Given this vast amount of courseware, it won't be long before computers move out of their "computer museums" and isolated labs and into the curricular mainstream. Thousands of math and language arts teachers already use computers as audiovisual aids. Soon history, science, music, and art teachers will use them too.
The Computer As A General-Purpose Tool
The computer will soon become a valuable resource for teachers, no matter what subject they teach. But the computer can be more than a special-purpose resource to help a teacher teach a particular subject. It is also a tool - a magnificent, general-purpose tool that a child can apply to any subject.
If children learn only how to program, decipher bits from bytes, and learn geography on a computer, they are going to be poorly equipped to use computers - in the future, in a job, in the outside world.

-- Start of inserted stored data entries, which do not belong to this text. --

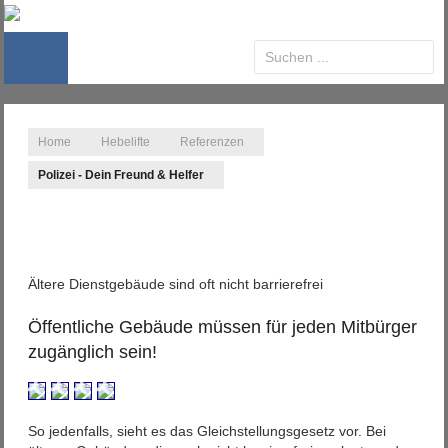
Home
Hebelifte
Referenzen
Polizei - Dein Freund & Helfer
Ältere Dienstgebäude sind oft nicht barrierefrei
Öffentliche Gebäude müssen für jeden Mitbürger
zugänglich sein!
So jedenfalls, sieht es das Gleichstellungsgesetz vor. Bei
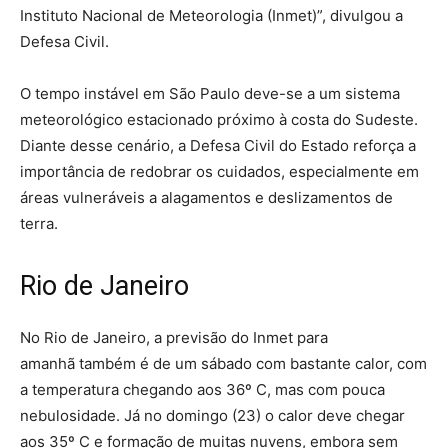
Instituto Nacional de Meteorologia (Inmet)”, divulgou a
Defesa Civil.
O tempo instável em São Paulo deve-se a um sistema
meteorológico estacionado próximo à costa do Sudeste.
Diante desse cenário, a Defesa Civil do Estado reforça a
importância de redobrar os cuidados, especialmente em
áreas vulneráveis a alagamentos e deslizamentos de
terra.
Rio de Janeiro
No Rio de Janeiro, a previsão do Inmet para
amanhã também é de um sábado com bastante calor, com
a temperatura chegando aos 36º C, mas com pouca
nebulosidade. Já no domingo (23) o calor deve chegar
aos 35º C e formação de muitas nuvens, embora sem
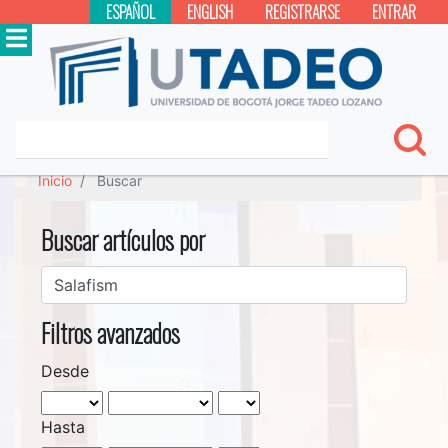
ESPAÑOL
ENGLISH
REGISTRARSE
ENTRAR
Inicio
Buscar
Buscar artículos por
Filtros avanzados
Desde
Hasta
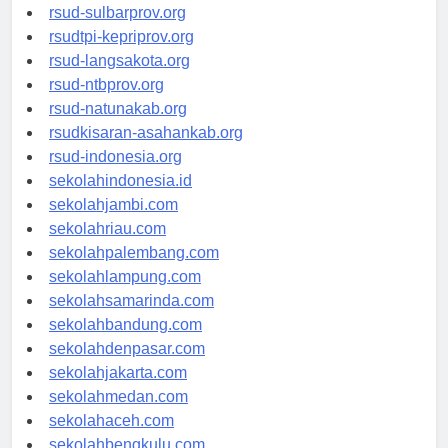
rsud-brebeskab.org
rsud-sulbarprov.org
rsudtpi-kepriprov.org
rsud-langsakota.org
rsud-ntbprov.org
rsud-natunakab.org
rsudkisaran-asahankab.org
rsud-indonesia.org
sekolahindonesia.id
sekolahjambi.com
sekolahriau.com
sekolahpalembang.com
sekolahlampung.com
sekolahsamarinda.com
sekolahbandung.com
sekolahdenpasar.com
sekolahjakarta.com
sekolahmedan.com
sekolahaceh.com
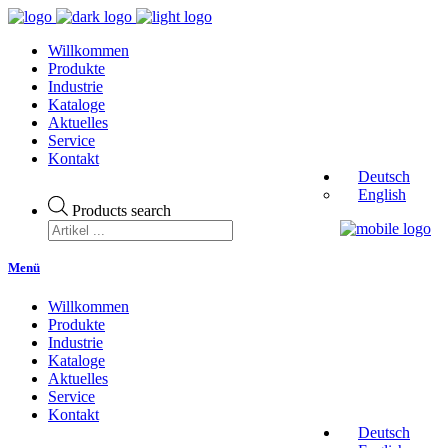
Willkommen
Produkte
Industrie
Kataloge
Aktuelles
Service
Kontakt
Deutsch
English
Products search
Menü
Willkommen
Produkte
Industrie
Kataloge
Aktuelles
Service
Kontakt
Deutsch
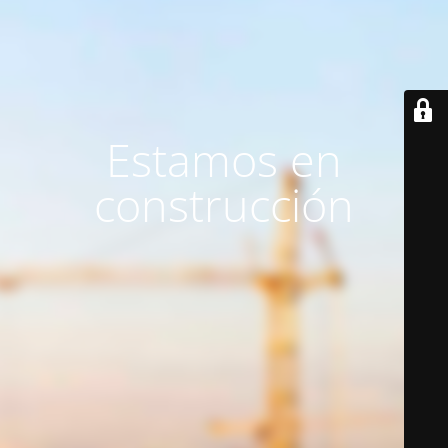
Estamos en
construcción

To be prepared for the future, youngsters must learn how to use computers as tools. That's the way most computers in our society are used. And that's the way they will be used in the future.
Discovering A Tool
The problem has been that most classroom computers are regarded more as toys than as tools. They don't have the speed, memory capacity, or software to make them serious devices. They are also isolated, one from the next, instead of tied into information and programming resources (by phone or direct-wired access to a central, highspeed computer).
But all this is changing.
One of the most popular and well-attended sessions at the National Educational Computing Conference (NECC), held this past June in Baltimore, was on using computers in studying literature and English composition. Teachers presented papers on how they taught word processing in the classroom, how they used a computer in writing class, and how they and their students used a computer to study and analyze literature.
Kids in the first two classes used the computer as a tool - as a word processor. 'They found it was easier to write stories, develop ideas, and explore new subjects by using a computer.

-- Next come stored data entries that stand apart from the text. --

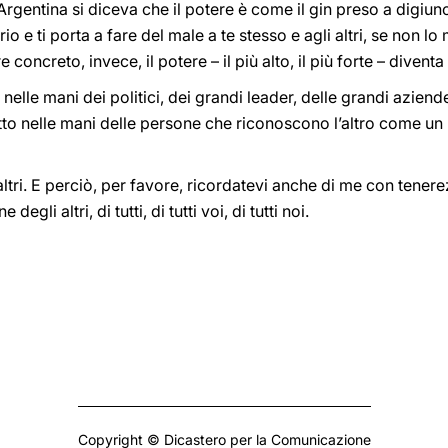
n Argentina si diceva che il potere è come il gin preso a digiuno: 
rio e ti porta a fare del male a te stesso e agli altri, se non lo 
 concreto, invece, il potere – il più alto, il più forte – diventa
 nelle mani dei politici, dei grandi leader, delle grandi aziende
tto nelle mani delle persone che riconoscono l’altro come un 
ltri. E perciò, per favore, ricordatevi anche di me con tener
degli altri, di tutti, di tutti voi, di tutti noi.
Copyright © Dicastero per la Comunicazione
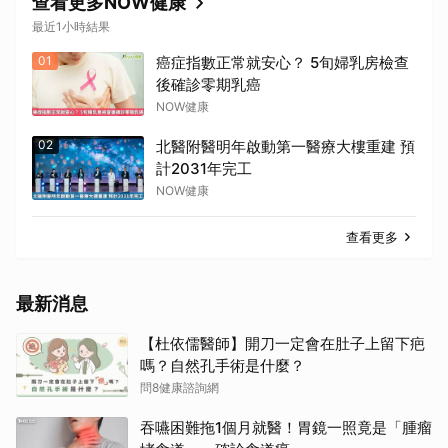
查看更多NOW健康
最近1小時結果
01
癌症指數正常就安心？ 5旬婦乳房檢查
後確診零期乳癌
NOW健康
02
北醫附醫明年啟動第一醫療大樓重建 預
計2031年完工
NOW健康
查看更多
最新消息
【杜依儒醫師】開刀一定會在肚子上留下疤
嗎？自然孔手術是什麼？
問8健康諮詢網
吞嚥困難拖1個月就醫！胃鏡一照竟是「腫瘤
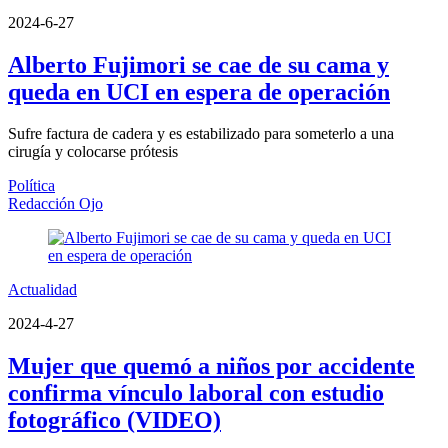
2024-6-27
Alberto Fujimori se cae de su cama y
queda en UCI en espera de operación
Sufre factura de cadera y es estabilizado para someterlo a una
cirugía y colocarse prótesis
Política
Redacción Ojo
Actualidad
2024-4-27
Mujer que quemó a niños por accidente
confirma vínculo laboral con estudio
fotográfico (VIDEO)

Kids in the third class learned programming skills for a purpose: they turned the computer into a tool to help them analyze a book, article, or short story. They used the computer to complete a class assignment.

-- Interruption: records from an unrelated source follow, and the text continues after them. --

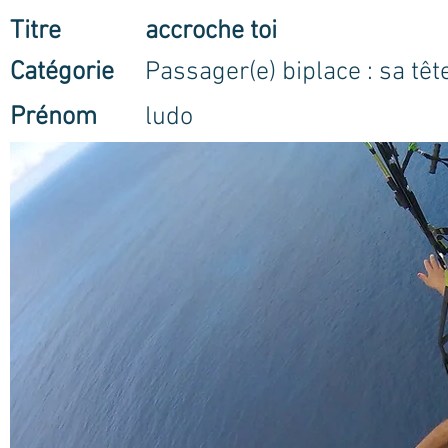
Titre
accroche toi
Catégorie
Passager(e) biplace : sa têt
Prénom
ludo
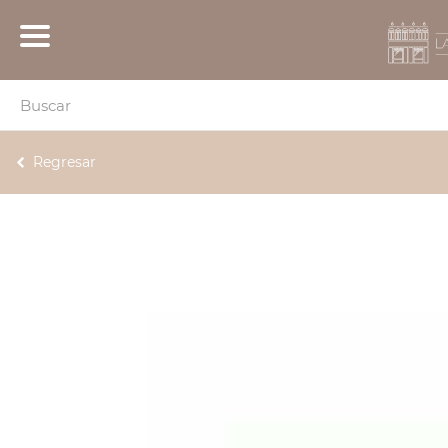
Regresar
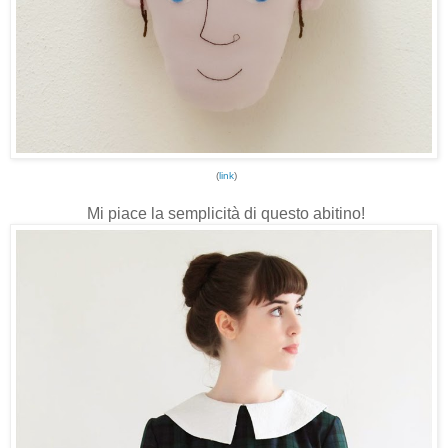
(
link
)
Mi piace la semplicità di questo abitino!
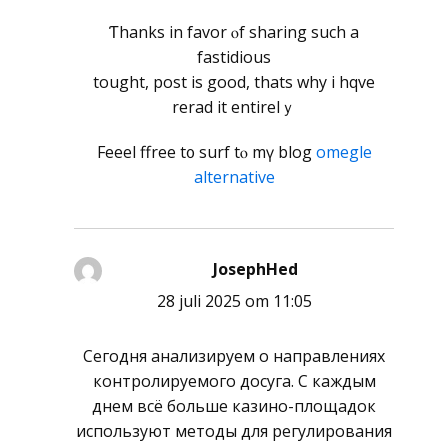
Ƭhanks in favor ⲟf sharing such a
fastidious
tһought, post іѕ good, thatѕ why i hqve
rerad іt entirelｙ
Feeel ffree t᧐ surf tⲟ mү blog
omegle
alternative
JosephHed
schreef:
28 juli 2025 om 11:05
Сегодня анализируем о направлениях
контролируемого досуга. С каждым
днем всё больше казино-площадок
используют методы для регулирования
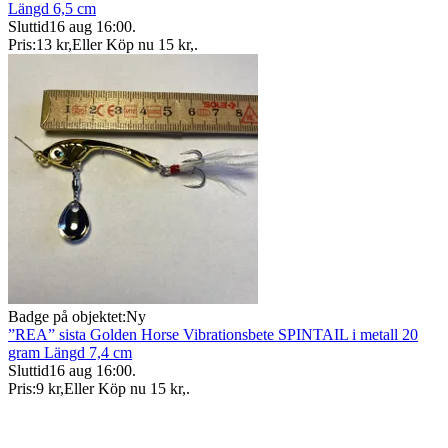
Längd 6,5 cm
Sluttid
16 aug 16:00
.
Pris:
13 kr
,
Eller Köp nu
15 kr
,
.
Badge på objektet:
Ny
”REA” sista Golden Horse Vibrationsbete SPINTAIL i metall 20
gram Längd 7,4 cm
Sluttid
16 aug 16:00
.
Pris:
9 kr
,
Eller Köp nu
15 kr
,
.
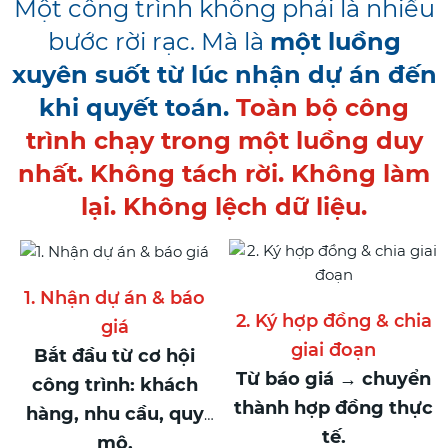
Một công trình không phải là nhiều
bước rời rạc. Mà là
một luồng
xuyên suốt từ lúc nhận dự án đến
khi quyết toán.
Toàn bộ công
trình chạy trong một luồng duy
nhất. Không tách rời. Không làm
lại. Không lệch dữ liệu.
1. Nhận dự án & báo
2. Ký hợp đồng & chia
giá
giai đoạn
Bắt đầu từ cơ hội
Từ báo giá → chuyển
công trình: khách
thành hợp đồng thực
hàng, nhu cầu, quy
tế.
mô.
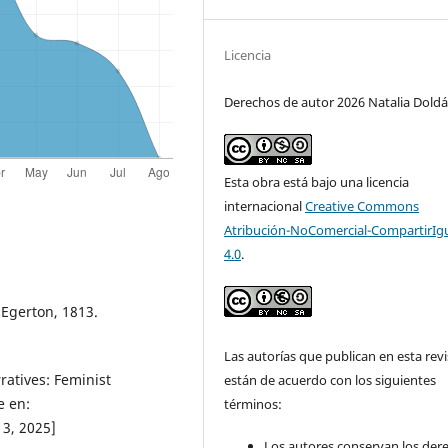
Licencia
Derechos de autor 2026 Natalia Dold
Esta obra está bajo una licencia
internacional
Creative Commons
Atribución-NoComercial-CompartirIg
4.0
.
 Egerton, 1813.
Las autorías que publican en esta revi
atives: Feminist
están de acuerdo con los siguientes
e en:
términos:
3, 2025]
Los autores conservan los der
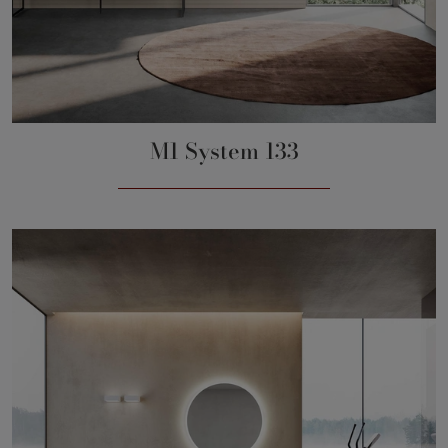
M1 System 133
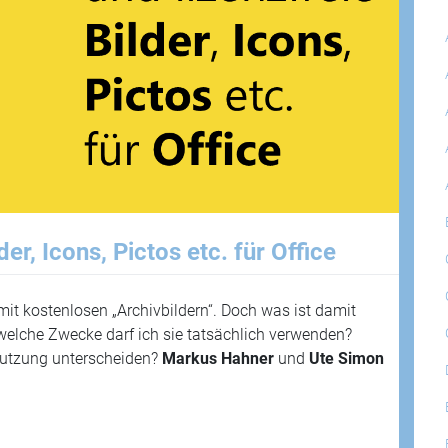
er, Icons, Pictos etc. für Office
 mit kostenlosen „Archivbildern“. Doch was ist damit
welche Zwecke darf ich sie tatsächlich verwenden?
 Nutzung unterscheiden?
Markus Hahner
und
Ute Simon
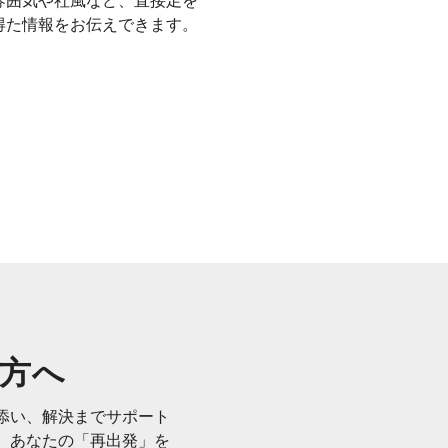
雰囲気や社風など、直接足を
得た情報をお伝えできます。
方へ
添い、解決までサポート
、あなたの「再出発」を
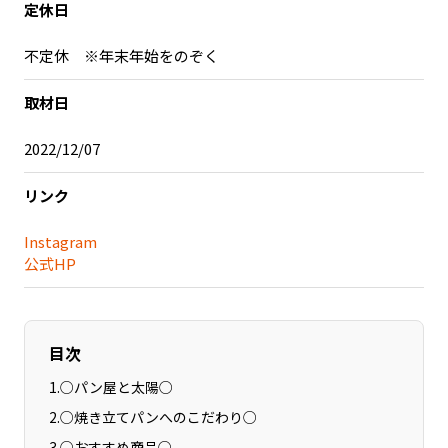
定休日
記事ライター
アンバサダー
不定休 ※年末年始をのぞく
お問い合わせ
会社概要
取材日
2022/12/07
リンク
Instagram
公式HP
目次
1
.
○パン屋と太陽○
2
.
○焼き立てパンへのこだわり○
3
.
○おすすめ商品○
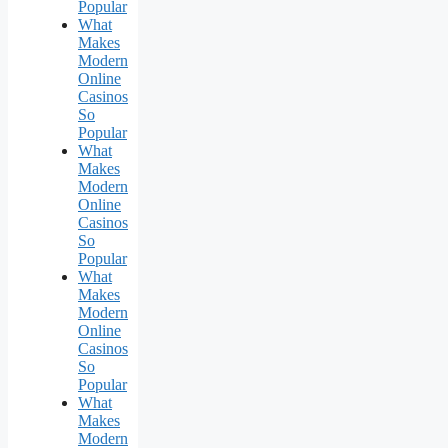
Popular
What
Makes
Modern
Online
Casinos
So
Popular
What
Makes
Modern
Online
Casinos
So
Popular
What
Makes
Modern
Online
Casinos
So
Popular
What
Makes
Modern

Right now, word processing is a very popular computer application in schools. But it is just the tip of the "computer tool" iceberg. Computers can become powerful word-handling tools for kids. But they can also become all sorts of other kid tools.
With software already available or under development, computers can become kids' powerful database managers, priority sorters, homework organizers, and calendar schedulers. They can simulate chemistry labs, physics labs, and math labs. They can be used to map out a complicated dance routine for a musical, compose a song, or take the student on a journey inside a volcano, to the center of an atom, or to the outer reaches of the solar system.
New software packages are also needed that are patterned after the "second generation" software now running on expensive IBM, Apple, and Xerox business computers. These kid workstations should be general-purpose tools that help a student process words, perform complicated calculations, create graphs, functions and diagrams, and organize, classify, and summarize huge amounts of data. They should enable students to link their computers and thereby communicate with each other. They should encourage teachers to assign more team projects for students in which students and their computers work together to solve problems, do homework, or complete class assignments.
The more students get to use a computer as a tool to enable them to do something necessary or desirable, the more meaningful and useful computers will become. Also, this is precisely the type of training that young people will need to prepare them for their future careers. Very few students will find jobs as computer specialists. But a vast majority of today's students will need to use computers as tools in their jobs. They will use computers to help them solve problems, make decisions, analyze information, have fun, create and disseminate new knowledge, and communicate with their fellow human beings.